5 out of 5 stars
I started reading this book years ago, but couldn’t get into it. Someone encouraged me to try again and I’m glad I did. It is slow in the beginning but my patience was rewarded with engaging comedy.
The main character is Rincewind, a wizard who can’t do magic. At the start of the book, he meets Twoflower, the discworld’s first tourist, who has come to Ankh-Morpork from a far-away land known as the Counterweight Continent. Twoflower has with him a magic luggage which follows him everywhere and is filled with gold coins. They then get into one predicament after another, involving a Lovecraftian monster, dragons, trolls, and Death himself.

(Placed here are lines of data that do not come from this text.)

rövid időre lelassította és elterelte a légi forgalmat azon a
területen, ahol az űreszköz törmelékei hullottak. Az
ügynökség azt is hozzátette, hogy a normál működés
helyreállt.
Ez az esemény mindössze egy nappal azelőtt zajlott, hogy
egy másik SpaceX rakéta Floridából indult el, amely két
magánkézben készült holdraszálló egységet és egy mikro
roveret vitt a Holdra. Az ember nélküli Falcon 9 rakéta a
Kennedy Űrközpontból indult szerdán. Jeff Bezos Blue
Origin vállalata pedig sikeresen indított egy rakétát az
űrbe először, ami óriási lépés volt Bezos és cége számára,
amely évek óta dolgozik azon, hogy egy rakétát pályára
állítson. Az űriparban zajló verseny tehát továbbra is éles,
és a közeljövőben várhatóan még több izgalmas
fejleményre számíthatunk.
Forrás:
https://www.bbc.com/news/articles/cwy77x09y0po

In a 1985 lecture on fantasy in literature, Pratchett describes it as “an attempt to do for the classical fantasy universe what Blazing Saddles did for Westerns.” To me, the Discworld books are like a fantasy novel sitcom, like Red Dwarf (a sci-fi sitcom) but with swords and sorcery.
This book ends on a cliff hanger, so plan on reading the second Discworld book to find out what happens to all the characters, but different settings and situations are introduced in later books, all taking place on the Discworld. There is a tv film adaption starring David Jason as Rincewind, Sean Astin as Twoflower, Tim Curry as a wizard named Trymon (who has a bigger role in the next novel), and Christopher Lee as Death.
I’m looking forward to reading the rest of the Discworld series.